Families fought back tears as they bid an emotional farewell to their loved ones on board HMS Richmond.
The Portsmouth-based Type 23 frigate sailed yesterday for a seven-month deployment in the Atlantic.
Her ship’s company will be keeping up the Royal Navy’s presence in the region, protecting and reassuring British interests.
Despite a sudden burst of rain, dozens of relatives packed the Round Tower and the Hot Walls in Old Portsmouth to wave goodbye to family members on board.
Among them was 36-year-old Zoann Medcalf, who was there with her two sons Oliver, six, and Alfie, two.
They were waving goodbye to husband and father, Petty Officer Paul Medcalf, 37.
‘It’s going to be interesting to do such a long stint, and miss birthdays and Christmas, but we’ll be looking forward to seeing him again,’ said Zoann.
‘It’s his first long deployment since we’ve had our kid, so it’s an important day for them to see daddy go out.
‘It is sad, though. I’m being brave and I haven’t cried yet.

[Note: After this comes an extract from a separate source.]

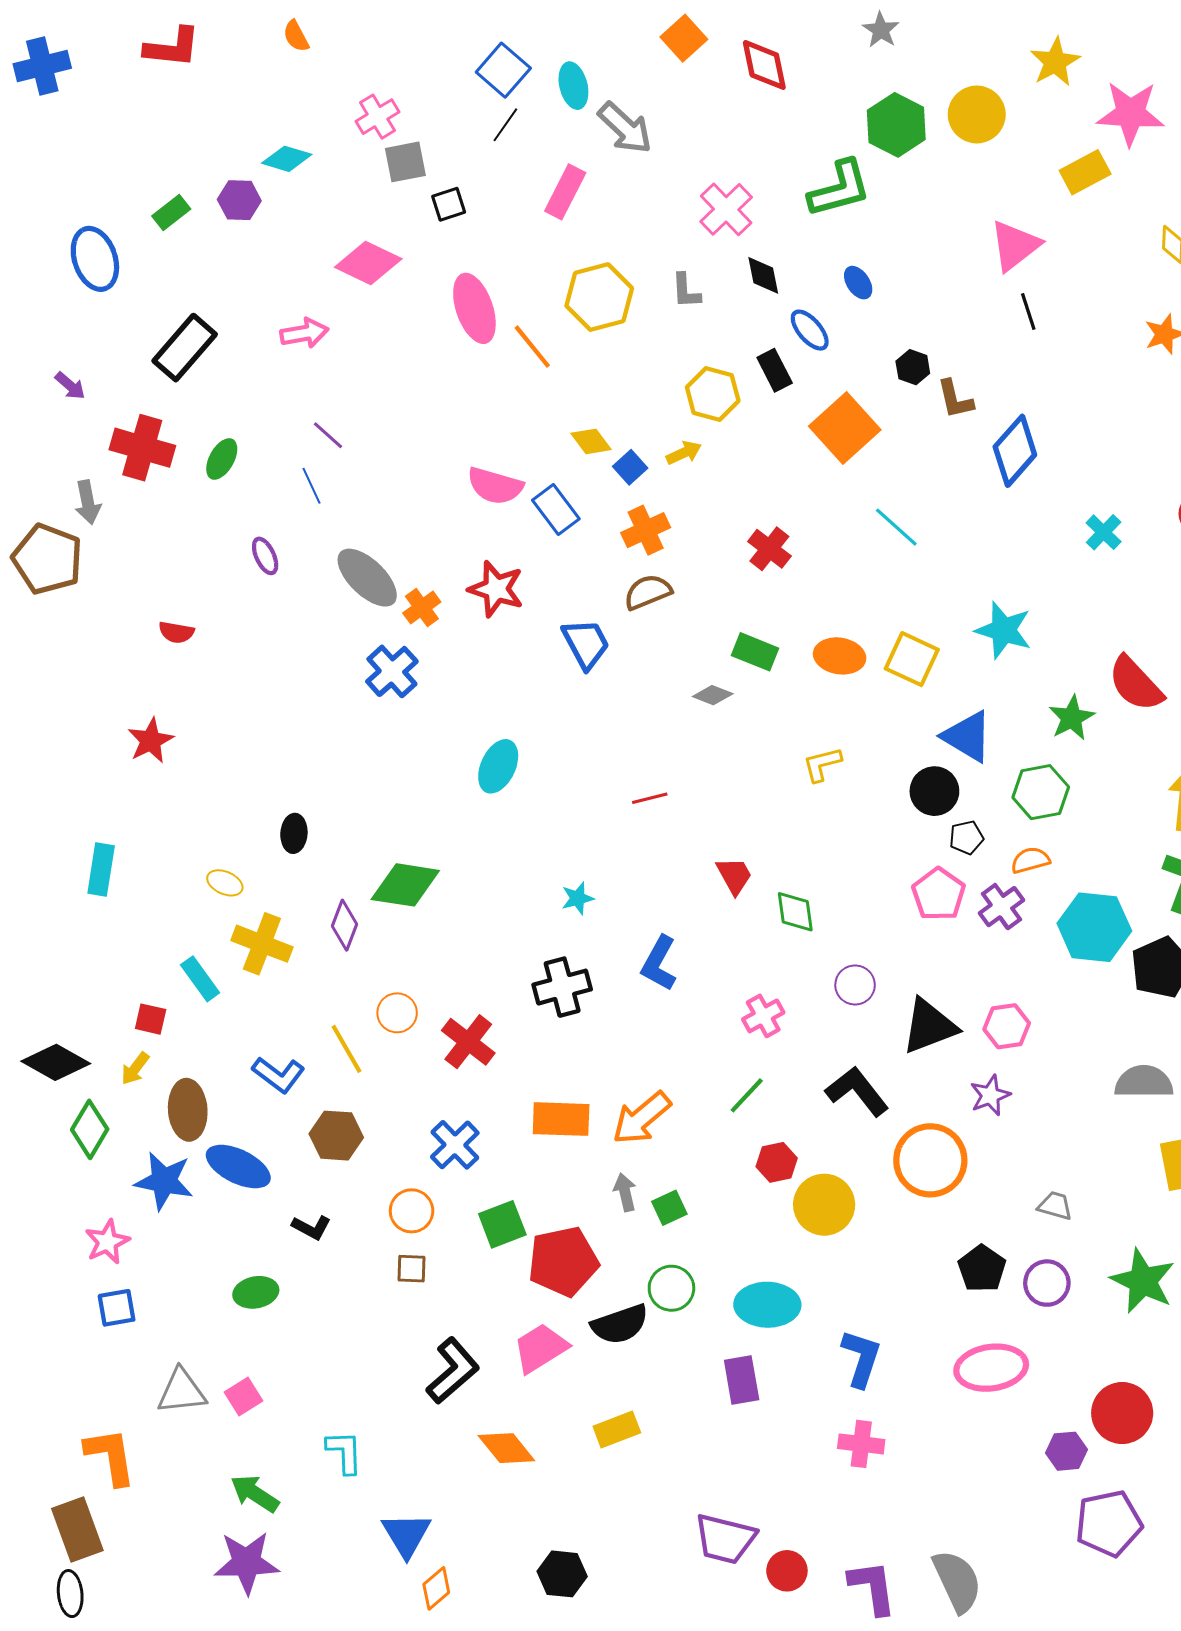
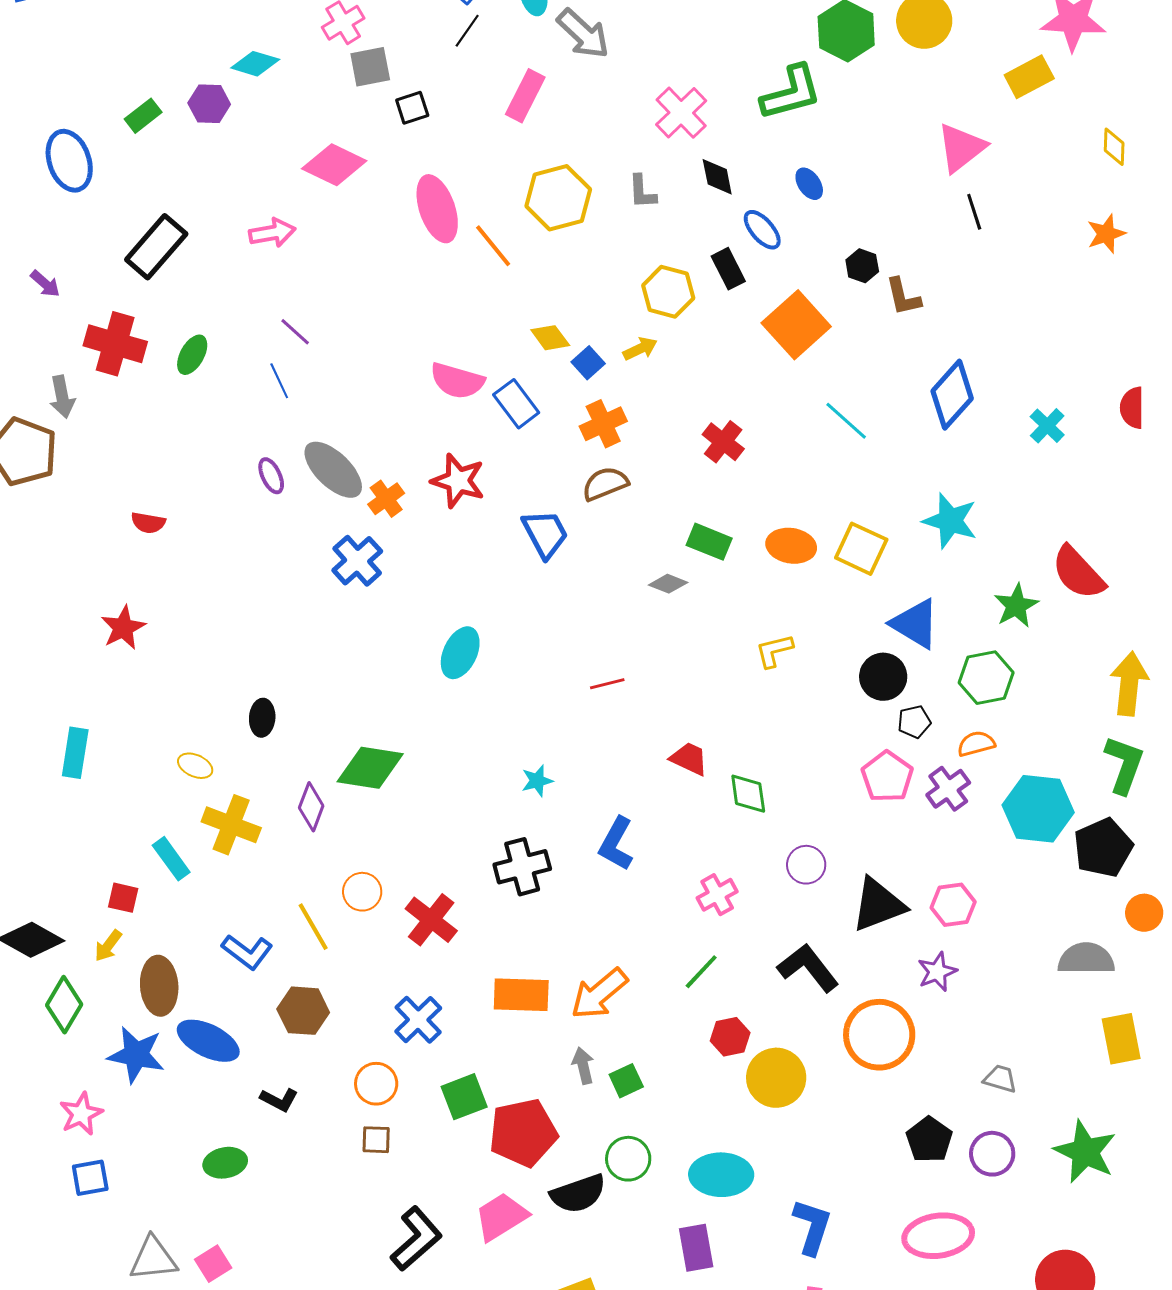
blue diamond: (1015, 451) -> (952, 395), moved
purple ellipse: (265, 556) -> (271, 476), moved
red trapezoid: (734, 876) -> (689, 759), turned -36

We said goodbye earlier.
‘We’ve been lucky and had a few weeks off where he’s been at home so we’ve been able to do quite a bit.
‘Obviously we’ll be keeping in touch and Oliver loves writing so he’ll be writing things to him.’
It has taken months of preparation for HMS Richmond to be ready for her deployment.
In February, the ship’s company put trainee submariners through their paces off the west coast of Norway, while taking part in the gruelling Submarine Command Course.
In March, navigation students from the Maritime Warfare School joined the ship for an intensive training programme.
Later that month, the frigate completed two successful test firings of her Sea Wolf surface-to-air-missile system off the south coast of England.
In April, she played a part in a massive exercise off the coast of Scotland, and in May the crew completed the intensive Flag Officer Sea Training.
The ship’s company have had a few weeks to rest since May, while the ship went through maintenance to get her ready for the deployment.
Jasmine White, 57, of Broad Street in Old Portsmouth, was watching the ship sail out of the harbour.
She said: ‘It is very sad seeing all of these people waving goodbye.
‘They must be very proud but it must be so difficult for them. I do think they are very brave.’